The value of this list should be quickly obvious to any publisher supporting the educational market in Canada. Can you imagine that list coupled with some other standardized values? You could create curriculum-referenced, finely-grained lists specific to age and reading levels to your heart’s content. And that’s what makes this new white paper so useful: it lists the other standardized values you would use to do this, and explains how to do it well:
Educational Taxonomy
CCSS Dot Notation
BISAC Subject Headings
Keywords
Descriptions
Additional Recommended Audience Metadata:
Reading Levels (Text Complexity)
Interest Levels
Grade Levels
Age Levels
But here’s the quandary: this metadata would be a fabulous resource for Canadian educators, librarians, parents, and who knows what other stakeholders. The only things we’re lacking are knowledge and use, but because this was developed in the US to support Common Core (CCSS, or Common Core State Standards, in the list above), there’s no widespread acknowledgment of the need to do something with this in Canada.

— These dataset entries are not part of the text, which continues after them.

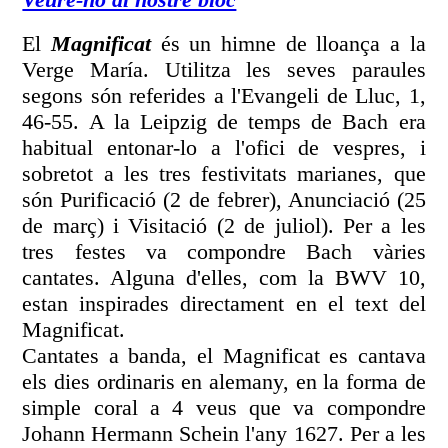
El
Magnificat
és un himne de lloança a la
Verge María. Utilitza les seves paraules
segons són referides a l'Evangeli de Lluc, 1,
46-55. A la Leipzig de temps de Bach era
habitual entonar-lo a l'ofici de vespres, i
sobretot a les tres festivitats marianes, que
són Purificació (2 de febrer), Anunciació (25
de març) i Visitació (2 de juliol). Per a les
tres festes va compondre Bach vàries
cantates. Alguna d'elles, com la BWV 10,
estan inspirades directament en el text del
Magnificat.
Cantates a banda, el Magnificat es cantava
els dies ordinaris en alemany, en la forma de
simple coral a 4 veus que va compondre
Johann Hermann Schein l'any 1627. Per a les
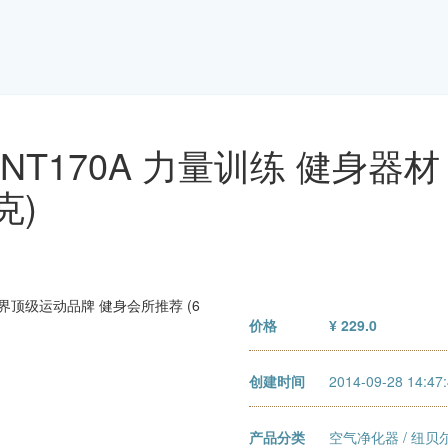
 NT170A 力量训练 健身
克)
价格
¥ 229.0
创建时间
2014-09-28 14:47
产品分类
空气净化器
/
纽贝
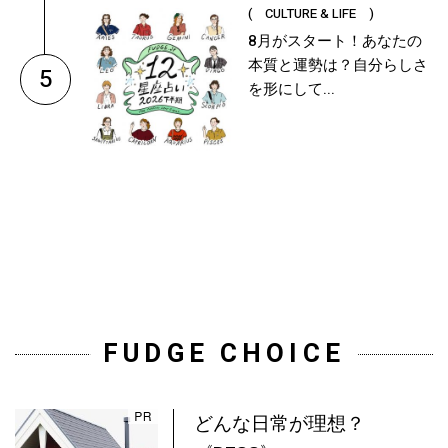
( CULTURE & LIFE )
8月がスタート！あなたの
本質と運勢は？自分らしさ
5
を形にして...
FUDGE CHOICE
どんな日常が理想？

This blog post is hoping to start that conversation. Any Canadian publisher, wholesaler, or institution who services the educational market should review this document and think about what use they could make of quality metadata like this. Ask your trading partners and clients what use they could make of it. Develop a business case for quality metadata to support the educational market in Canada.
And as part of that, let BookNet Canada know if you want to use this resource—we promote the use of metadata in the Canadian market, but we’re guided by actual use and stated needs.